[[ Data extract open ]]

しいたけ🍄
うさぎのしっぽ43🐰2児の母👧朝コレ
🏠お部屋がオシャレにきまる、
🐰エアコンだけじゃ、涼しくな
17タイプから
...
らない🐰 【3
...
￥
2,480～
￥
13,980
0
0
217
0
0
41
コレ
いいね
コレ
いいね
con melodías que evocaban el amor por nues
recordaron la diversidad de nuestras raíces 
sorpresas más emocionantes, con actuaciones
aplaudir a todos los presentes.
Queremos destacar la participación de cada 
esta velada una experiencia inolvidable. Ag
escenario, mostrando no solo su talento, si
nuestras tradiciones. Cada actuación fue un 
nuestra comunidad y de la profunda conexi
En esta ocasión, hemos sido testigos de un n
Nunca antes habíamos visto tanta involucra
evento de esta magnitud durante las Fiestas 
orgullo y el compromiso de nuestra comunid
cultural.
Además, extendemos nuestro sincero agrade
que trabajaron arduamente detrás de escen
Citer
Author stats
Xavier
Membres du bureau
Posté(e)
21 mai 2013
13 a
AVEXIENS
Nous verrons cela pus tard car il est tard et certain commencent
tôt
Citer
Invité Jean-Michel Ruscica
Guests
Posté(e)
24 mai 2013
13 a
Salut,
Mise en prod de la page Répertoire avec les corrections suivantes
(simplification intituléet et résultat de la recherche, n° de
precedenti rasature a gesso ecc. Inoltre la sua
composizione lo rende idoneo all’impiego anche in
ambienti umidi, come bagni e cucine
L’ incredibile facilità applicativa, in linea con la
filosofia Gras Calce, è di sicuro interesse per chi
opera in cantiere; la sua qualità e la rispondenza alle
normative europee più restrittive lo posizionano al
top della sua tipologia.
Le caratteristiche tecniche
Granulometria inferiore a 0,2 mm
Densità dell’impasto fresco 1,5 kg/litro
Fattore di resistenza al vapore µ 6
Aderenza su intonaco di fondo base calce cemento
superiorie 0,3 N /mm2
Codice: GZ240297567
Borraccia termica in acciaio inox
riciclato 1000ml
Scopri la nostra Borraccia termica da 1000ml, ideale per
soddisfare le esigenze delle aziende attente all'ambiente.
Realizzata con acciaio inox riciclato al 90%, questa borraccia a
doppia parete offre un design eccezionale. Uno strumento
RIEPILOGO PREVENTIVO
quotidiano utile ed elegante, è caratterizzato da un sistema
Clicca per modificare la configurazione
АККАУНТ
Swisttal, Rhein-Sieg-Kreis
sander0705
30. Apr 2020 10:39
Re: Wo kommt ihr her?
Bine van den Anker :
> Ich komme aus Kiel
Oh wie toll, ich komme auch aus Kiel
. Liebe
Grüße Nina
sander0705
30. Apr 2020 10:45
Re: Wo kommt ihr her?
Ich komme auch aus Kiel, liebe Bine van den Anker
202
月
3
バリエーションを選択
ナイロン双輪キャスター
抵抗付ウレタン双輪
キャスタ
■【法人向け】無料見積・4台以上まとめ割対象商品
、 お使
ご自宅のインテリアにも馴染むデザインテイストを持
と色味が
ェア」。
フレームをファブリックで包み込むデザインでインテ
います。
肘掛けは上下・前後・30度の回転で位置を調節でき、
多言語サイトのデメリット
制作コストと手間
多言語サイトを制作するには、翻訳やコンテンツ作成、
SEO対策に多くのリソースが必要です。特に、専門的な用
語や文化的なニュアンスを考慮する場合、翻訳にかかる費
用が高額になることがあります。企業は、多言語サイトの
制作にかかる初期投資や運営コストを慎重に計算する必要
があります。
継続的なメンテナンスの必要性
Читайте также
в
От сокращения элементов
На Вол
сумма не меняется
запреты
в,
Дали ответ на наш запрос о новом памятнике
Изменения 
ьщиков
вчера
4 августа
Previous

[[ Data extract closed ]]

The result is a copy of every line above where the word "Bine" shows up.

- _Expected answer_
Bine van den Anker :
Ich komme auch aus Kiel, liebe Bine van den Anker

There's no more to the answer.